AIM OF THE TASK: Please go line by line through the material and copy each one containing the word "NASA".

┌────────

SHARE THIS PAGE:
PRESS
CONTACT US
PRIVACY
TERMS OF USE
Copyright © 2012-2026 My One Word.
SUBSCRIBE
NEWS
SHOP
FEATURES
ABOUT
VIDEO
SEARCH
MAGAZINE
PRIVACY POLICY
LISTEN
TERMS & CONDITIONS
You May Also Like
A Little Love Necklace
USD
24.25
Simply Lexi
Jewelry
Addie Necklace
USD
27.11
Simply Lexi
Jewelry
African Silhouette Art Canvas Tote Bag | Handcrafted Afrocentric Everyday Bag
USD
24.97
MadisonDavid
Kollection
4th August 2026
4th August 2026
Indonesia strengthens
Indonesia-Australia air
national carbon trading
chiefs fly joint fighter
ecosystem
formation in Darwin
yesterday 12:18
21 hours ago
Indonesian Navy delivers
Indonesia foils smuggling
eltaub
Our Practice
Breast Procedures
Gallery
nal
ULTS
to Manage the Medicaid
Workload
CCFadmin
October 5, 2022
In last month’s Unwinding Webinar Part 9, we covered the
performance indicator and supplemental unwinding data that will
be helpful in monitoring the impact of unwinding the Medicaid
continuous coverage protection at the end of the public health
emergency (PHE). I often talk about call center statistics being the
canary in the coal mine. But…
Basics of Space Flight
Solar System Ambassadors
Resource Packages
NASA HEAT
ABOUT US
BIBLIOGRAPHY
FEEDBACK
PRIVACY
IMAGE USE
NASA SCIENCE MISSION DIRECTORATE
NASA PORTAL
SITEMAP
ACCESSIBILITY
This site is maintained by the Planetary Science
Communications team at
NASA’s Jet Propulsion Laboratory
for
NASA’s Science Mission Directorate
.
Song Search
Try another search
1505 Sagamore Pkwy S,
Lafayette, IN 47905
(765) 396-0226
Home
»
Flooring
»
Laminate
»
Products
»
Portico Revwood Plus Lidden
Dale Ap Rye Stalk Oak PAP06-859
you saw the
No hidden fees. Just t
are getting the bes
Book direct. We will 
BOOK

└────────

TASK RESPONSE:
NASA HEAT
NASA SCIENCE MISSION DIRECTORATE
NASA PORTAL
NASA’s Jet Propulsion Laboratory
NASA’s Science Mission Directorate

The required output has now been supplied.